By lawny slope and lucent strand
Are singing flags of every land;
On streams of splendour—bays impearled—
The keels are here of all the world.
With lutes of light and cymbals clear
We waft goodwill to every sphere.
The links of love to-day are thrown
From sea to sea—from zone to zone;
And, lo! we greet, in glory drest,
The lords that come from east and west,
And march like noble children forth
To meet our fathers from the North!

VI

To Thee be the glory, All-Bountiful Giver!

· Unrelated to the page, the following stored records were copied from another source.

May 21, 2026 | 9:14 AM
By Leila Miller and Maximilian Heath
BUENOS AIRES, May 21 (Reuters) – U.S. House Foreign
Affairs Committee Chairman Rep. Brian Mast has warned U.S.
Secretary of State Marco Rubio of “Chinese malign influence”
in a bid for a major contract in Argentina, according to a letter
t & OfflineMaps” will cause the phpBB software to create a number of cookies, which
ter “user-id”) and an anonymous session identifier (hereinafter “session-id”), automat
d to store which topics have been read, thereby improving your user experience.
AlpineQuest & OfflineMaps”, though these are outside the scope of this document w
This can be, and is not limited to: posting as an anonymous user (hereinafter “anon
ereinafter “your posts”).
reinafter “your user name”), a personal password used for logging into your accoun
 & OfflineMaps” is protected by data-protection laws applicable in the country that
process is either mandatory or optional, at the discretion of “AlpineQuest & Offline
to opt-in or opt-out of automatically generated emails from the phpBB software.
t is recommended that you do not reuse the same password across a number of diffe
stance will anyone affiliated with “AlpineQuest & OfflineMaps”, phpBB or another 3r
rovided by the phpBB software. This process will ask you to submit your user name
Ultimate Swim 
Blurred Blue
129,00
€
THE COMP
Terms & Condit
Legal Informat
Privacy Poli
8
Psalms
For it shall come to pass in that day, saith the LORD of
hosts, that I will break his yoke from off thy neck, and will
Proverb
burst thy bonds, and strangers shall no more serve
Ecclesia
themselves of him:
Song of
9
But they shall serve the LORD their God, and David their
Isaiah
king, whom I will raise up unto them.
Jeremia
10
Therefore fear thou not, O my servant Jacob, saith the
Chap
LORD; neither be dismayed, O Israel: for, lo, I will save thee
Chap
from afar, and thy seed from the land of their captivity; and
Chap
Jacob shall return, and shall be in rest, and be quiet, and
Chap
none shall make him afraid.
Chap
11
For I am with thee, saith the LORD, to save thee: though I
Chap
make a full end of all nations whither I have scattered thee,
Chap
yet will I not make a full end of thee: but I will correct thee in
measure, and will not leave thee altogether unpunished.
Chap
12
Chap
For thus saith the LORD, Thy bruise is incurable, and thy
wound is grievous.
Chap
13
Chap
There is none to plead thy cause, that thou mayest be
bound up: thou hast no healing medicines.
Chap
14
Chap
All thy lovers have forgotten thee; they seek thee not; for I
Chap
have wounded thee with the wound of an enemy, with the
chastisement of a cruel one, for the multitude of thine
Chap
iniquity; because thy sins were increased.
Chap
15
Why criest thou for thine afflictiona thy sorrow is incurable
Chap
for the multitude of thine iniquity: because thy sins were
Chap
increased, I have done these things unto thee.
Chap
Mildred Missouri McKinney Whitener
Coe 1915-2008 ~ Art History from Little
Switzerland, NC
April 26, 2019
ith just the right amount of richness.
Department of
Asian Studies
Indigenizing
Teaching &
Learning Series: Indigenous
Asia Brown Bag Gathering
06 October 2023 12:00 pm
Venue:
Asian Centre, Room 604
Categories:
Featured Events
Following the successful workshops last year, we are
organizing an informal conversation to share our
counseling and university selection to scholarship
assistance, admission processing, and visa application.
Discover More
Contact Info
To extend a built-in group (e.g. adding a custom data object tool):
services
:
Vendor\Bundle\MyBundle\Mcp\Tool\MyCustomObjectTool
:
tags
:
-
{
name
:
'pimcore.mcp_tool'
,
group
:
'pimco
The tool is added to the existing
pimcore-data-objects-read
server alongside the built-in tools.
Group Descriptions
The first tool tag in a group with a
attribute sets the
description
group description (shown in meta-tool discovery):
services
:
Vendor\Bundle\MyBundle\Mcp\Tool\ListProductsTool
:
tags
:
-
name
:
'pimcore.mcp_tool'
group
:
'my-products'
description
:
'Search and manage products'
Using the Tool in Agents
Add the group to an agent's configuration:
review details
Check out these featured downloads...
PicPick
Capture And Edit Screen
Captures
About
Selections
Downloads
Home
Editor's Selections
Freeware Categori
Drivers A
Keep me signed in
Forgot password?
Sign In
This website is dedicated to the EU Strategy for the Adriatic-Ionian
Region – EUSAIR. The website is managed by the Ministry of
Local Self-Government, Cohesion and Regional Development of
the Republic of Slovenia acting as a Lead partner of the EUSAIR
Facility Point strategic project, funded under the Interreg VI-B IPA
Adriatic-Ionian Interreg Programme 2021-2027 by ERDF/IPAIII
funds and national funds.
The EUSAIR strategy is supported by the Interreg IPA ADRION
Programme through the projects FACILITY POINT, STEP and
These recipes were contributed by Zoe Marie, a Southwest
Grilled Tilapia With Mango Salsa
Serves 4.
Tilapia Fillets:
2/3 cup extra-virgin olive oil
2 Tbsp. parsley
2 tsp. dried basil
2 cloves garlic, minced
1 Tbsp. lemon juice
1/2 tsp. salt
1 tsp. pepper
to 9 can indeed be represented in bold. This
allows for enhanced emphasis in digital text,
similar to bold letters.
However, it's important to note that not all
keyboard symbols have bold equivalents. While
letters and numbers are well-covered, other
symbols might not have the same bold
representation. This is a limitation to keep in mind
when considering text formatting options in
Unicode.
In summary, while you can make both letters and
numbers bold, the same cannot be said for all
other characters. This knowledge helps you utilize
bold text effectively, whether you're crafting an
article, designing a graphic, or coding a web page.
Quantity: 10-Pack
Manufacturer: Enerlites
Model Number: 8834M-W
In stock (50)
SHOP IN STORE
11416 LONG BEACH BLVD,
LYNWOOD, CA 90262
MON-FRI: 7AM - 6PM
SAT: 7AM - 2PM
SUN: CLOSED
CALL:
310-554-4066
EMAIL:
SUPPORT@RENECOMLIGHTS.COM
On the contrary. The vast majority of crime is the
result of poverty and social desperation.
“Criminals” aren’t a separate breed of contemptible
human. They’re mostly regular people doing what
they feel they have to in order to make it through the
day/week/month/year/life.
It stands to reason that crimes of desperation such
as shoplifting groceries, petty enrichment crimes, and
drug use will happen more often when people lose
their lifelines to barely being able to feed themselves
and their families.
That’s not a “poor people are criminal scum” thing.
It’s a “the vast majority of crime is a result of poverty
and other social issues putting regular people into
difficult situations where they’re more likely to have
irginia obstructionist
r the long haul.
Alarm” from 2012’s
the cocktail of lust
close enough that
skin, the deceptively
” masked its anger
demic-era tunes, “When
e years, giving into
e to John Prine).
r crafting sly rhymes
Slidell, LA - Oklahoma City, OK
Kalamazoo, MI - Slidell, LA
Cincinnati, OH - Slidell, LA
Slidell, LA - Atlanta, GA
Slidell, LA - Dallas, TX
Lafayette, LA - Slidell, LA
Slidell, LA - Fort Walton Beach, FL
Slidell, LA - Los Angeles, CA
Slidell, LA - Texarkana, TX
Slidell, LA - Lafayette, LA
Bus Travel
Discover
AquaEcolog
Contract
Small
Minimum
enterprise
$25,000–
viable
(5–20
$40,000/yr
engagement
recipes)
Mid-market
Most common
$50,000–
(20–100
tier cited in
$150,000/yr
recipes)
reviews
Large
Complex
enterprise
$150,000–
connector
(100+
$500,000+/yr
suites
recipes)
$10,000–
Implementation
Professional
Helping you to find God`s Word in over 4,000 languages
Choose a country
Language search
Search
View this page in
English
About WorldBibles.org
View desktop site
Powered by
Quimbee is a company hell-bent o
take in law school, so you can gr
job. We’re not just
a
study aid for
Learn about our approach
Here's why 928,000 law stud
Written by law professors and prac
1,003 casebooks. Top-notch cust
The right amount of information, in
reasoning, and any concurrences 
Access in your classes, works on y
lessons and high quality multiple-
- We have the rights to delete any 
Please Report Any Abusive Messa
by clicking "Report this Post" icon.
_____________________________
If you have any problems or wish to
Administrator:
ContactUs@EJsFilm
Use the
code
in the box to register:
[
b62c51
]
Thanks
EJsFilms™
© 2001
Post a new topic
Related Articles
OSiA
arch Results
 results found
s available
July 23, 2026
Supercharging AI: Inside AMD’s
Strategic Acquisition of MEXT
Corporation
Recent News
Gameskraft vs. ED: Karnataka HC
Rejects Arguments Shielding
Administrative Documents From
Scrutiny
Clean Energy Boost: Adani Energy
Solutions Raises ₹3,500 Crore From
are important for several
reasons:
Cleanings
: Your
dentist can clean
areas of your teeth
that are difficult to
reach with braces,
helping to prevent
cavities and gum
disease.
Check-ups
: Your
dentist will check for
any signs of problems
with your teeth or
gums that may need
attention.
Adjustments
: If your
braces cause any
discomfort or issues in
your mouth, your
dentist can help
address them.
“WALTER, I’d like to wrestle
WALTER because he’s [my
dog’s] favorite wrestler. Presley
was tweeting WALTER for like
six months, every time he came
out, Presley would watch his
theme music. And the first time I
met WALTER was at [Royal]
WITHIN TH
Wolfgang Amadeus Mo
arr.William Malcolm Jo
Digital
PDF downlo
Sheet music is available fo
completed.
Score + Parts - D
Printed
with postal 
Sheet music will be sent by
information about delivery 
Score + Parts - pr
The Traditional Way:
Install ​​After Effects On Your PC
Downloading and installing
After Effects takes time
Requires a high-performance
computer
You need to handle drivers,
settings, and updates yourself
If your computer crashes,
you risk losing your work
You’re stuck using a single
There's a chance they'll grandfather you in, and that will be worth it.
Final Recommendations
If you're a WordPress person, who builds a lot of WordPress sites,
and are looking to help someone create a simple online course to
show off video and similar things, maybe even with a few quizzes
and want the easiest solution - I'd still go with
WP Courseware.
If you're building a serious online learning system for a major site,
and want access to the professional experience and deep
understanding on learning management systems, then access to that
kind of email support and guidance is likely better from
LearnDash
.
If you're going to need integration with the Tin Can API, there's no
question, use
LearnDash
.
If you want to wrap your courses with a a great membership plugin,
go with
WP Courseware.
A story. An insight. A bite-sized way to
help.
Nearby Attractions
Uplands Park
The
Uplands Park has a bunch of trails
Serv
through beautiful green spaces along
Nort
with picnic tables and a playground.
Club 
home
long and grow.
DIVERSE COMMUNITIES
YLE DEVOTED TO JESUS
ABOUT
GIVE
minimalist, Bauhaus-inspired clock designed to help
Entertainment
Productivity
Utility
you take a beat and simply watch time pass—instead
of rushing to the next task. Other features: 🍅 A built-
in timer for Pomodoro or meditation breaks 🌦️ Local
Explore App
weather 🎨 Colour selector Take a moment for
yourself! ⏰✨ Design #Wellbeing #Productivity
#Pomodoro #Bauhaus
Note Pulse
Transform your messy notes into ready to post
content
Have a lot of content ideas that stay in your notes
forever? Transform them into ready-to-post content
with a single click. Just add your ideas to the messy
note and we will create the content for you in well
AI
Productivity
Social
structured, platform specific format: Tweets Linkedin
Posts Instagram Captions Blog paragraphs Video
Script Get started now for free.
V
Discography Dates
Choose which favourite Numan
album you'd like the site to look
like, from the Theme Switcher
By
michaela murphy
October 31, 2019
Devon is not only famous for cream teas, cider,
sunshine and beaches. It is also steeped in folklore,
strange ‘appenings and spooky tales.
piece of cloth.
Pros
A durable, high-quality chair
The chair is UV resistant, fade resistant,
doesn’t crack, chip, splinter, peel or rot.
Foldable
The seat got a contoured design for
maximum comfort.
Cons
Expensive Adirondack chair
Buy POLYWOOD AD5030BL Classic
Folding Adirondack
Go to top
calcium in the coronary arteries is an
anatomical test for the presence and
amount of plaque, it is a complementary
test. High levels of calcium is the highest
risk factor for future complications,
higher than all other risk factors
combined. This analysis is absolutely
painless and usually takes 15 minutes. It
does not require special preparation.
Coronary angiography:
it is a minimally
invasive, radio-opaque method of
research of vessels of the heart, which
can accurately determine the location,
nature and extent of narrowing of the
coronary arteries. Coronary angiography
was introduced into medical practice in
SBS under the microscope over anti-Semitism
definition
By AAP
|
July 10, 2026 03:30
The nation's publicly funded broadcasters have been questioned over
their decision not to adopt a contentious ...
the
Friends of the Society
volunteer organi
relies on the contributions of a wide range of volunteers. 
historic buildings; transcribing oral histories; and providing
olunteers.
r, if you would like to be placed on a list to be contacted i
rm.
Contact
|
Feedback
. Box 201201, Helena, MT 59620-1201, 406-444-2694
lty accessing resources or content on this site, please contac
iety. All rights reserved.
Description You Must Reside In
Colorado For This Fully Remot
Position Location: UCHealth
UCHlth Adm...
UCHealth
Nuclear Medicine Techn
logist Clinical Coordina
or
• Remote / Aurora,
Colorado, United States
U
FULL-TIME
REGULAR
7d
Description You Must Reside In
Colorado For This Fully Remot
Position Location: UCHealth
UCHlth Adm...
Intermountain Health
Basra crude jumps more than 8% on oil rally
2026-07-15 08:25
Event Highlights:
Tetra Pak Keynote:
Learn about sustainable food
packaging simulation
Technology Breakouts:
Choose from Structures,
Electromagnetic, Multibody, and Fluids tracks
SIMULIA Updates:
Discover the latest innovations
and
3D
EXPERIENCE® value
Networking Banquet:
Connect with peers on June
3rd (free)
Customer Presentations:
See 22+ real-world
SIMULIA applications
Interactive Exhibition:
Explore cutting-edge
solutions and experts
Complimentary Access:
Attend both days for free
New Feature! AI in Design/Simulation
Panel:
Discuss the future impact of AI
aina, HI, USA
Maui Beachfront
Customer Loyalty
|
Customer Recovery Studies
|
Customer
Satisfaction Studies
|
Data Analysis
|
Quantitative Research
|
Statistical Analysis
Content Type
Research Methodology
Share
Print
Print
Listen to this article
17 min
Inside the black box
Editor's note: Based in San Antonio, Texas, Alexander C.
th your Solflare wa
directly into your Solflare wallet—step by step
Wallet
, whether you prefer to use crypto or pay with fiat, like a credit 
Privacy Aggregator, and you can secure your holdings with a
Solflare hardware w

The song that we sing is an anthem to Thee,
Whose blessing is shed on Thy people for ever,
Whose love is like beautiful light on the sea.
Behold, with high sense of Thy mercy unsleeping,
We come to Thee, kneel to Thee, praise Thee, and pray,
O Lord, in whose hand is the strength that is keeping
The storm from the wave and the night from the day!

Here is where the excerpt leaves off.